(Beginning of Material provided)

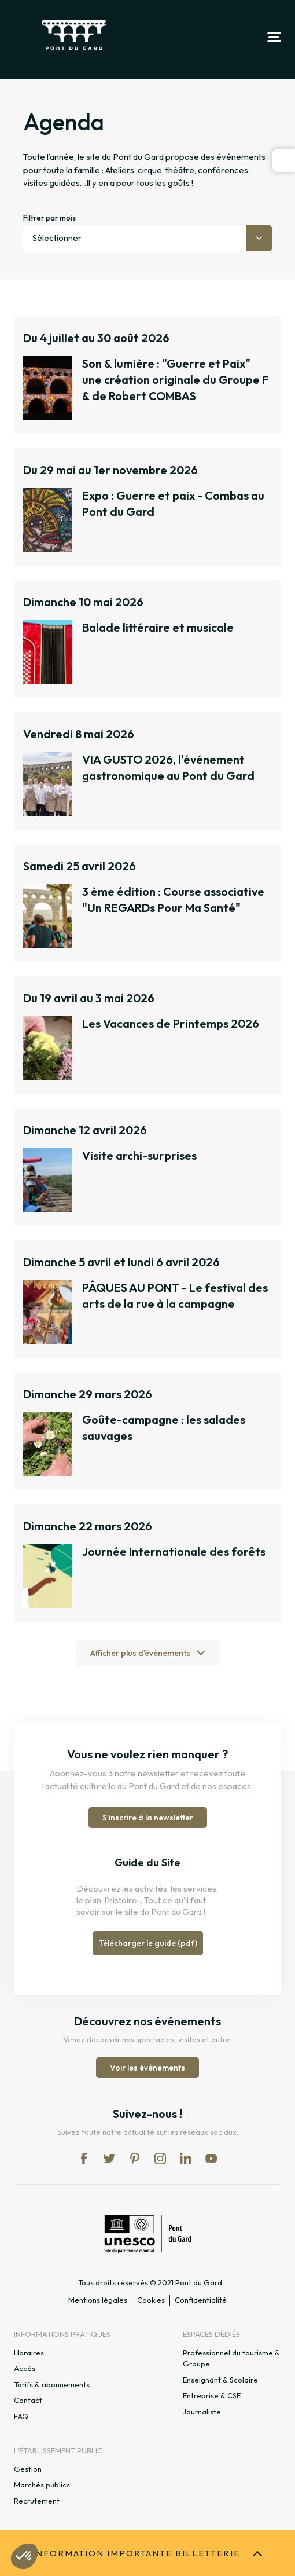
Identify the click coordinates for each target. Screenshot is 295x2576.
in (160, 2158)
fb (84, 2158)
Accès (24, 2368)
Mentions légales (97, 2299)
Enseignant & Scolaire (220, 2379)
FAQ (21, 2416)
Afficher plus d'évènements (140, 1653)
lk (186, 2158)
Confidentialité (201, 2299)
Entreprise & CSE (212, 2395)
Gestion (28, 2469)
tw (109, 2158)
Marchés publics (42, 2484)
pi (135, 2158)
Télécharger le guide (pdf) (147, 1943)
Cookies (151, 2299)
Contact (28, 2400)
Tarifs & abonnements (52, 2384)
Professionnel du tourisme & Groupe (231, 2358)
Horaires (29, 2352)
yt (211, 2158)
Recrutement (37, 2500)
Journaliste (202, 2411)
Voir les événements (147, 2067)
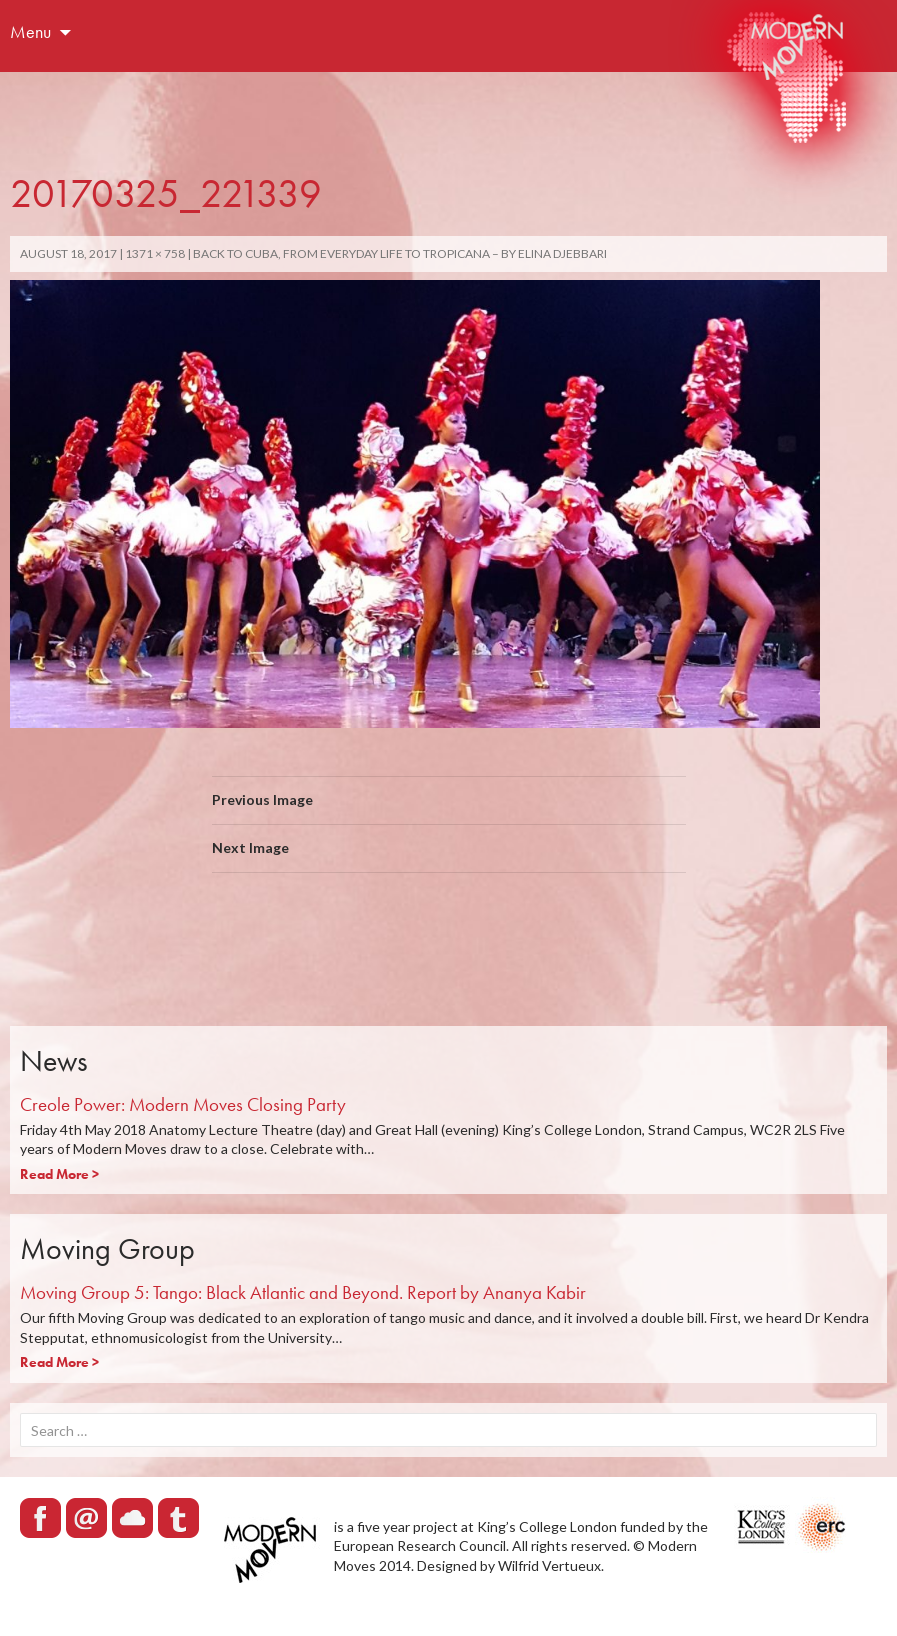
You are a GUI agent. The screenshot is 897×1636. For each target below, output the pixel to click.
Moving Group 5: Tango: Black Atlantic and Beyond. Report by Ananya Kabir (303, 1292)
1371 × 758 (155, 253)
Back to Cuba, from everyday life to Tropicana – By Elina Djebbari (400, 253)
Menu (30, 31)
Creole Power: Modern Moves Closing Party (183, 1104)
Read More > (59, 1174)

(End of Material provided)

:: Work item ::
Every line that contains "each" should be copied out of the data.

:: Answer section ::
Identify the click coordinates for each target. Screenshot is 295x2576.
You are a GUI agent. The screenshot is 897×1636. For each target below, output the pixel to click.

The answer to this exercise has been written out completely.